▶ [Exercise description] Apart from the images, the records below need to be copied exactly.

═════ Records for the task

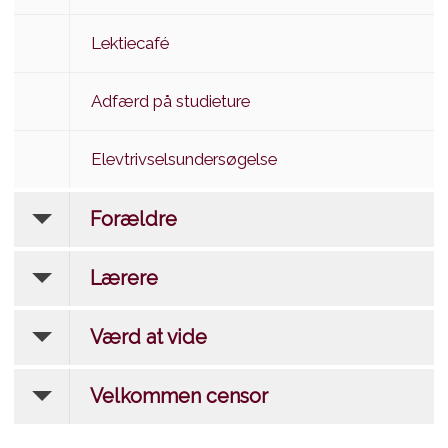
Lektiecafé
Adfærd på studieture
Elevtrivselsundersøgelse
Forældre
Lærere
Værd at vide
Velkommen censor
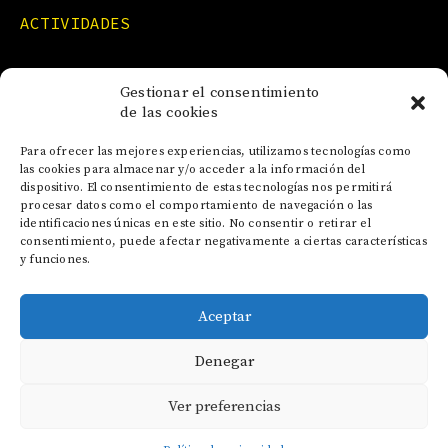
ACTIVIDADES
FORMACIONES
Gestionar el consentimiento
de las cookies
NOTICIAS
Para ofrecer las mejores experiencias, utilizamos tecnologías como
las cookies para almacenar y/o acceder a la información del
dispositivo. El consentimiento de estas tecnologías nos permitirá
CONTACTO
procesar datos como el comportamiento de navegación o las
identificaciones únicas en este sitio. No consentir o retirar el
consentimiento, puede afectar negativamente a ciertas características
y funciones.
Aceptar
AVISO LEGAL
Denegar
POLÍTICA DE COOKIES
POLÍTICA DE PRIVACIDAD
Ver preferencias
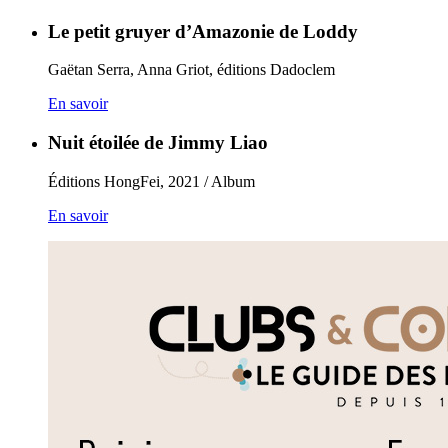
Le petit gruyer d’Amazonie de Loddy
Gaëtan Serra, Anna Griot, éditions Dadoclem
En savoir
Nuit étoilée de Jimmy Liao
Éditions HongFei, 2021 / Album
En savoir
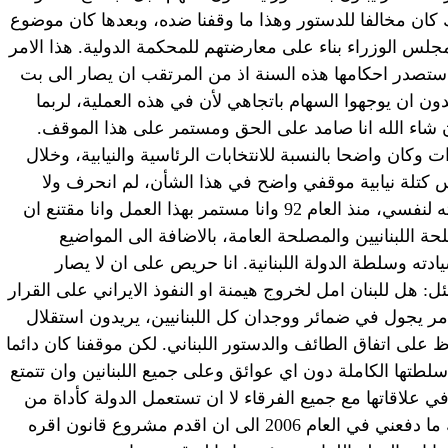
ان مخالفا للدستور وهذا ما وقفنا ضده، وبعدها كان موضوع
جلس الوزراء بناء على معارضتهم للمحكمة الدولية. هذا الامر
ي ستصدر احكامها هذه السنة اذ من المرتقب ان يصار الى بت
يدون ان يوجهوا السهام باتجاهي لأن في هذه العملية، لربما
 شاء الله انا صامد على الحق ومستمر على هذا الموقف.
كان واضحا بالنسبة للانتخابات الرئاسية والنيابية، وخلال
كتلة نيابية موقفي واضح في هذا الشأن، لم انحرف ولا
مقدار درجة واحدة عن المسار الذي خطيته لنفسي، منذ العام 92 وانا مستمر بهذا العمل وانا مقتنع ان
ة اللبنانيين والمصلحة العامة، بالاضافة الى المواضيع
دته وسلطة الدولة اللبنانية. انا حريص على ان لا يصار
سئل: هل للبنان امل لخروج هيمنة او النفوذ الايراني على القرار
امر يجول في ضمائر ووجدان كل اللبنانيين، يريدون استقلال
 على اتفاق الطائف والدستور اللبناني. لكن موقفنا كان دائما
 سلطتها الكاملة دون اي عوائق وعلى جميع اللبنانين وان تتمتع
ة في علاقاتها مع جميع الفرقاء لا ان تستعمل الدولة كأداة من
اجل الاقتصاص من فريق دون فريق، ذلك ما دفعني في العام 2006 الى ان اقدم مشروع قانون اقره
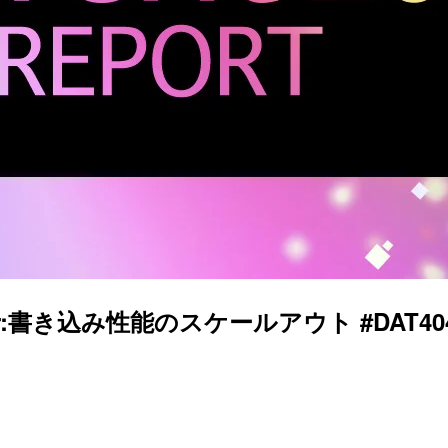
ster:書き込み性能のスケールアウト #DAT404 #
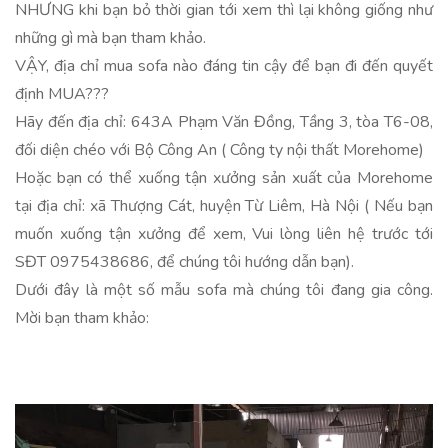
NHƯNG khi bạn bỏ thời gian tới xem thì lại không giống như
những gì mà bạn tham khảo.
VẬY, địa chỉ mua sofa nào đáng tin cậy để bạn đi đến quyết
định MUA???
Hãy đến địa chỉ: 643A Phạm Văn Đồng, Tầng 3, tòa T6-08,
đối diện chéo với Bộ Công An ( Công ty nội thất Morehome)
Hoặc bạn có thể xuống tận xưởng sản xuất của Morehome
tại địa chỉ: xã Thượng Cát, huyện Từ Liêm, Hà Nội ( Nếu bạn
muốn xuống tận xưởng để xem, Vui lòng liên hệ trước tới
SĐT 0975438686, để chúng tôi hướng dẫn bạn).
Dưới đây là một số mẫu sofa mà chúng tôi đang gia công.
Mời bạn tham khảo:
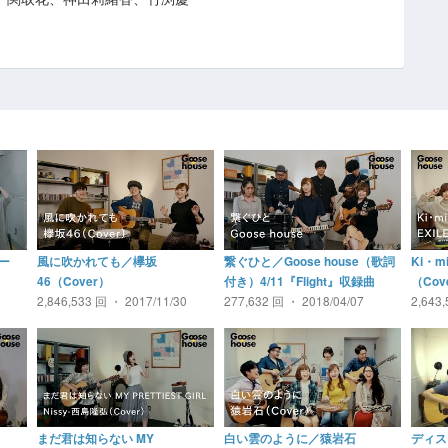
ー
風に吹かれても／欅坂
繋ぐひと／Goose house（歌詞
Ki・m
46（Cover）
付き）4/11『Flight』収録曲
（Cov
2,846,533 回 ・ 2017/11/30
277,632 回 ・ 2018/04/07
2,643
まだ君は知らない MY
白い雲のように／猿岩石
ディス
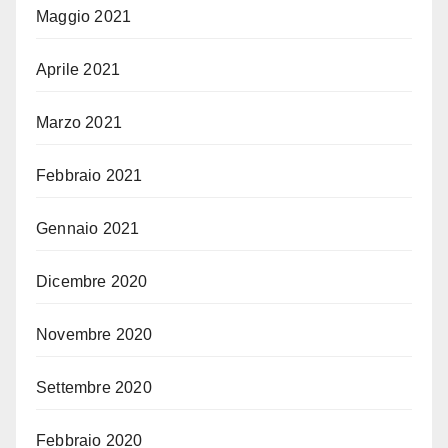
Maggio 2021
Aprile 2021
Marzo 2021
Febbraio 2021
Gennaio 2021
Dicembre 2020
Novembre 2020
Settembre 2020
Febbraio 2020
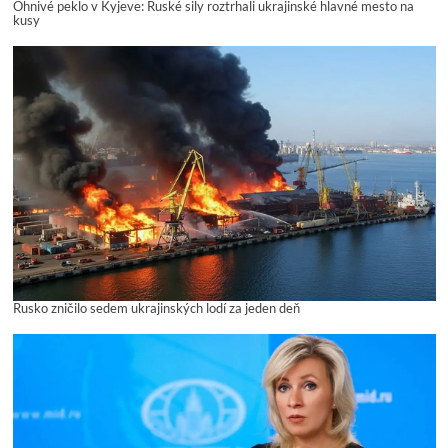
Ohnivé peklo v Kyjeve: Ruské sily roztrhali ukrajinské hlavné mesto na
kusy
Rusko zničilo sedem ukrajinských lodí za jeden deň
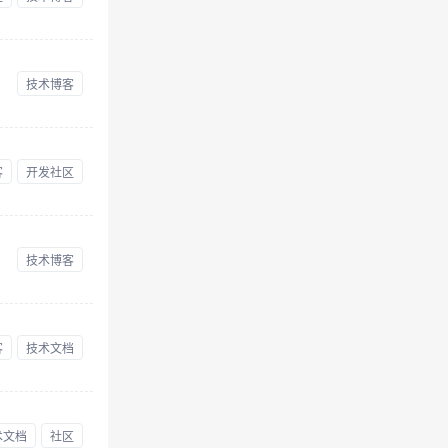
技术博客
客
开发社区
技术博客
客
技术文档
术文档
社区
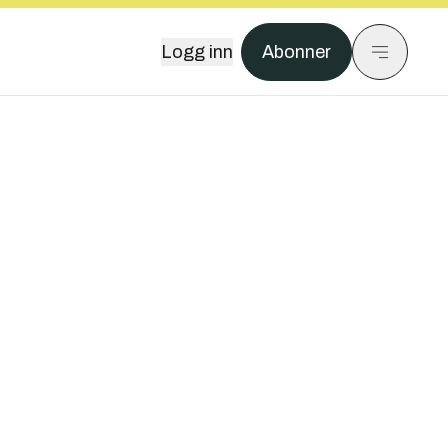
Logg inn
Abonner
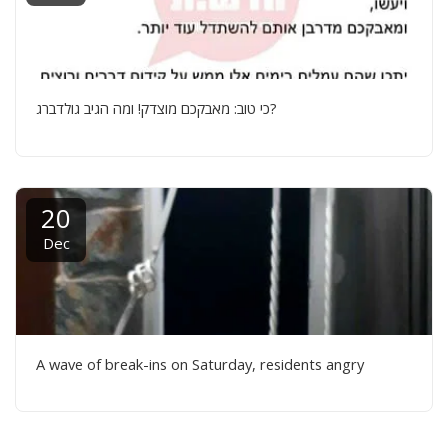
כי טוב: מאבקכם מוצדק! ומה הגיב גולדברג?
20
Dec
A wave of break-ins on Saturday, residents angry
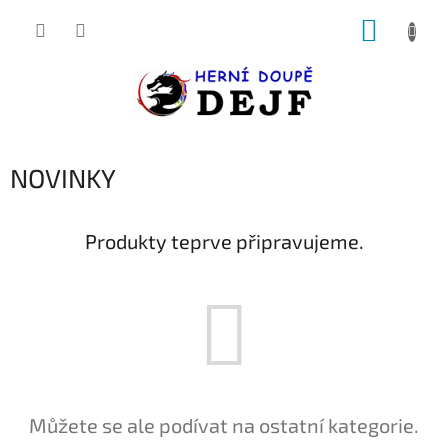
Přejít
NÁKUP
na
obsah
KOŠÍK
NOVINKY
Produkty teprve připravujeme.
Můžete se ale podívat na ostatní kategorie.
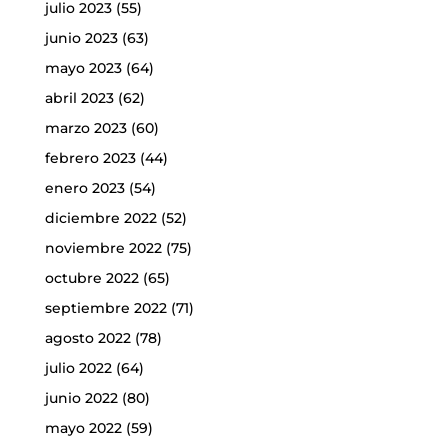
julio 2023
(55)
junio 2023
(63)
mayo 2023
(64)
abril 2023
(62)
marzo 2023
(60)
febrero 2023
(44)
enero 2023
(54)
diciembre 2022
(52)
noviembre 2022
(75)
octubre 2022
(65)
septiembre 2022
(71)
agosto 2022
(78)
julio 2022
(64)
junio 2022
(80)
mayo 2022
(59)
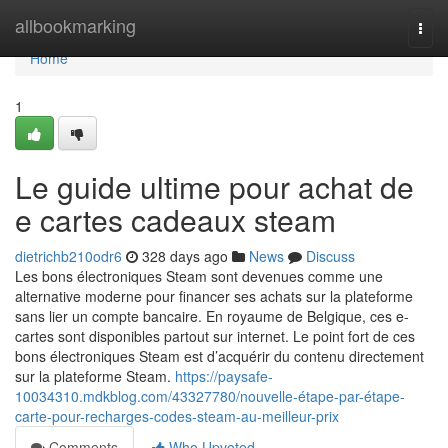
Home
allbookmarking
Togg
navi
Home
1
Le guide ultime pour achat de
e cartes cadeaux steam
dietrichb210odr6
328 days ago
News
Discuss
Les bons électroniques Steam sont devenues comme une
alternative moderne pour financer ses achats sur la plateforme
sans lier un compte bancaire. En royaume de Belgique, ces e-
cartes sont disponibles partout sur internet. Le point fort de ces
bons électroniques Steam est d’acquérir du contenu directement
sur la plateforme Steam.
https://paysafe-
10034310.mdkblog.com/43327780/nouvelle-étape-par-étape-
carte-pour-recharges-codes-steam-au-meilleur-prix
Comments
Who Upvoted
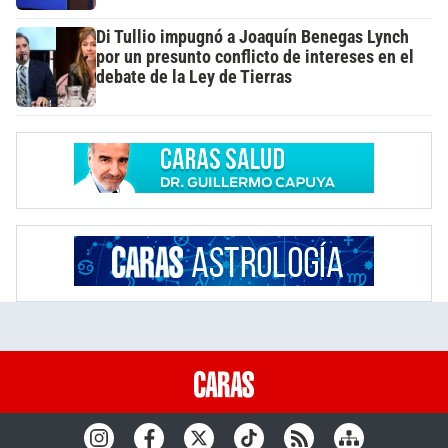
Di Tullio impugnó a Joaquín Benegas Lynch
por un presunto conflicto de intereses en el
debate de la Ley de Tierras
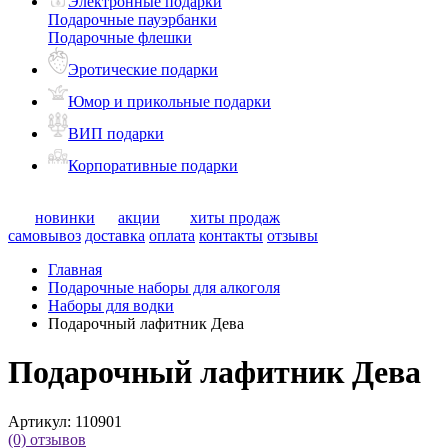
Электронные подарки
Подарочные пауэрбанки
Подарочные флешки
Эротические подарки
Юмор и прикольные подарки
ВИП подарки
Корпоративные подарки
новинки
акции
хиты продаж
самовывоз
доставка
оплата
контакты
отзывы
Главная
Подарочные наборы для алкоголя
Наборы для водки
Подарочный лафитник Дева
Подарочный лафитник Дева
Артикул:
110901
(0)
отзывов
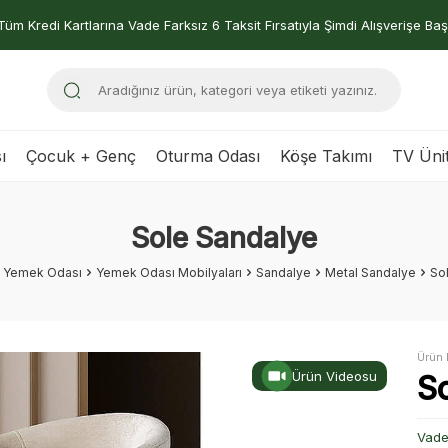
Tüm Kredi Kartlarına Vade Farksız 6 Taksit Fırsatıyla Şimdi Alışverişe Baş
ı
Çocuk + Genç
Oturma Odası
Köşe Takımı
TV Ünit
Sole Sandalye
Yemek Odası
Yemek Odası Mobilyaları
Sandalye
Metal Sandalye
So
Ürün 
Ürün Videosu
S
Vade 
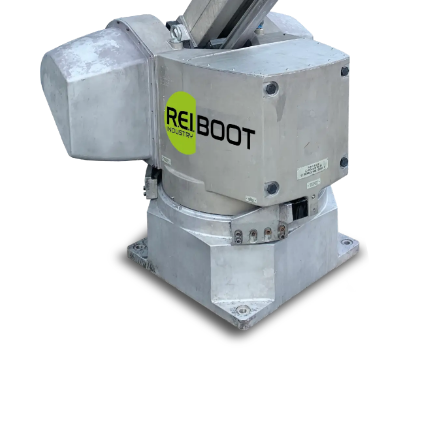
Nos marques
Allen-Bradley
Indramat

══════════

▶ [Answer below]
Lektiecafé
Adfærd på studieture
Elevtrivselsundersøgelse
Forældre
Lærere
Værd at vide
Velkommen censor
ACTIVIDADES
FORMACIONES
Gestionar el consentimiento
de las cookies
NOTICIAS
Para ofrecer las mejores experiencias, utilizamos tecnologías como
las cookies para almacenar y/o acceder a la información del
dispositivo. El consentimiento de estas tecnologías nos permitirá
CONTACTO
procesar datos como el comportamiento de navegación o las
identificaciones únicas en este sitio. No consentir o retirar el
consentimiento, puede afectar negativamente a ciertas características
y funciones.
Aceptar
AVISO LEGAL
Denegar
POLÍTICA DE COOKIES
POLÍTICA DE PRIVACIDAD
Ver preferencias
Le petit gruyer d’Amazonie de Loddy
Gaëtan Serra, Anna Griot, éditions Dadoclem
En savoir
Nuit étoilée de Jimmy Liao
Éditions HongFei, 2021 / Album
En savoir
ان مخالفا للدستور وهذا ما وقفنا ضده، وبعدها كان موضوع
جلس الوزراء بناء على معارضتهم للمحكمة الدولية. هذا الامر
ي ستصدر احكامها هذه السنة اذ من المرتقب ان يصار الى بت
يدون ان يوجهوا السهام باتجاهي لأن في هذه العملية، لربما
 شاء الله انا صامد على الحق ومستمر على هذا الموقف.
كان واضحا بالنسبة للانتخابات الرئاسية والنيابية، وخلال
كتلة نيابية موقفي واضح في هذا الشأن، لم انحرف ولا
مقدار درجة واحدة عن المسار الذي خطيته لنفسي، منذ العام 92 وانا مستمر بهذا العمل وانا مقتنع ان
ة اللبنانيين والمصلحة العامة، بالاضافة الى المواضيع
دته وسلطة الدولة اللبنانية. انا حريص على ان لا يصار
سئل: هل للبنان امل لخروج هيمنة او النفوذ الايراني على القرار
امر يجول في ضمائر ووجدان كل اللبنانيين، يريدون استقلال
 على اتفاق الطائف والدستور اللبناني. لكن موقفنا كان دائما
 سلطتها الكاملة دون اي عوائق وعلى جميع اللبنانين وان تتمتع
ة في علاقاتها مع جميع الفرقاء لا ان تستعمل الدولة كأداة من
اجل الاقتصاص من فريق دون فريق، ذلك ما دفعني في العام 2006 الى ان اقدم مشروع قانون اقره
ster:書き込み性能のスケールアウト #DAT404 #
NHƯNG khi bạn bỏ thời gian tới xem thì lại không giống như
những gì mà bạn tham khảo.
VẬY, địa chỉ mua sofa nào đáng tin cậy để bạn đi đến quyết
định MUA???
Hãy đến địa chỉ: 643A Phạm Văn Đồng, Tầng 3, tòa T6-08,
đối diện chéo với Bộ Công An ( Công ty nội thất Morehome)
Hoặc bạn có thể xuống tận xưởng sản xuất của Morehome
tại địa chỉ: xã Thượng Cát, huyện Từ Liêm, Hà Nội ( Nếu bạn
muốn xuống tận xưởng để xem, Vui lòng liên hệ trước tới
SĐT 0975438686, để chúng tôi hướng dẫn bạn).
Dưới đây là một số mẫu sofa mà chúng tôi đang gia công.
Mời bạn tham khảo:
ー
風に吹かれても／欅坂
繋ぐひと／Goose house（歌詞
Ki・m
46（Cover）
付き）4/11『Flight』収録曲
（Cov
2,846,533 回 ・ 2017/11/30
277,632 回 ・ 2018/04/07
2,643
まだ君は知らない MY
白い雲のように／猿岩石
ディス
Maggio 2021
Aprile 2021
Marzo 2021
Febbraio 2021
Gennaio 2021
Dicembre 2020
Novembre 2020
Settembre 2020
Febbraio 2020
Ohnivé peklo v Kyjeve: Ruské sily roztrhali ukrajinské hlavné mesto na
kusy
Rusko zničilo sedem ukrajinských lodí za jeden deň
技术博客
客
开发社区
技术博客
客
技术文档
术文档
社区
Logg inn
Abonner
כי טוב: מאבקכם מוצדק! ומה הגיב גולדברג?
20
Dec
A wave of break-ins on Saturday, residents angry
Přejít
NÁKUP
na
obsah
KOŠÍK
NOVINKY
Produkty teprve připravujeme.
Můžete se ale podívat na ostatní kategorie.
julio 2023
(55)
junio 2023
(63)
mayo 2023
(64)
abril 2023
(62)
marzo 2023
(60)
febrero 2023
(44)
enero 2023
(54)
diciembre 2022
(52)
noviembre 2022
(75)
octubre 2022
(65)
septiembre 2022
(71)
agosto 2022
(78)
julio 2022
(64)
junio 2022
(80)
mayo 2022
(59)
Home
allbookmarking
Togg
navi
Home
1
Le guide ultime pour achat de
e cartes cadeaux steam
dietrichb210odr6
328 days ago
News
Discuss
Les bons électroniques Steam sont devenues comme une
alternative moderne pour financer ses achats sur la plateforme
sans lier un compte bancaire. En royaume de Belgique, ces e-
cartes sont disponibles partout sur internet. Le point fort de ces
bons électroniques Steam est d’acquérir du contenu directement
sur la plateforme Steam.
https://paysafe-
10034310.mdkblog.com/43327780/nouvelle-étape-par-étape-
carte-pour-recharges-codes-steam-au-meilleur-prix
Comments
Who Upvoted
Di Tullio impugnó a Joaquín Benegas Lynch
por un presunto conflicto de intereses en el
debate de la Ley de Tierras
Электронные подарки
Подарочные пауэрбанки
Подарочные флешки
Эротические подарки
Юмор и прикольные подарки
ВИП подарки
Корпоративные подарки
новинки
акции
хиты продаж
самовывоз
доставка
оплата
контакты
отзывы
Главная
Подарочные наборы для алкоголя
Наборы для водки
Подарочный лафитник Дева
Подарочный лафитник Дева
Артикул:
110901
(0)
отзывов
Tüm Kredi Kartlarına Vade Farksız 6 Taksit Fırsatıyla Şimdi Alışverişe Baş
ı
Çocuk + Genç
Oturma Odası
Köşe Takımı
TV Ünit
Sole Sandalye
Yemek Odası
Yemek Odası Mobilyaları
Sandalye
Metal Sandalye
So
Ürün 
Ürün Videosu
S
Vade 
Nos marques
Allen-Bradley
Indramat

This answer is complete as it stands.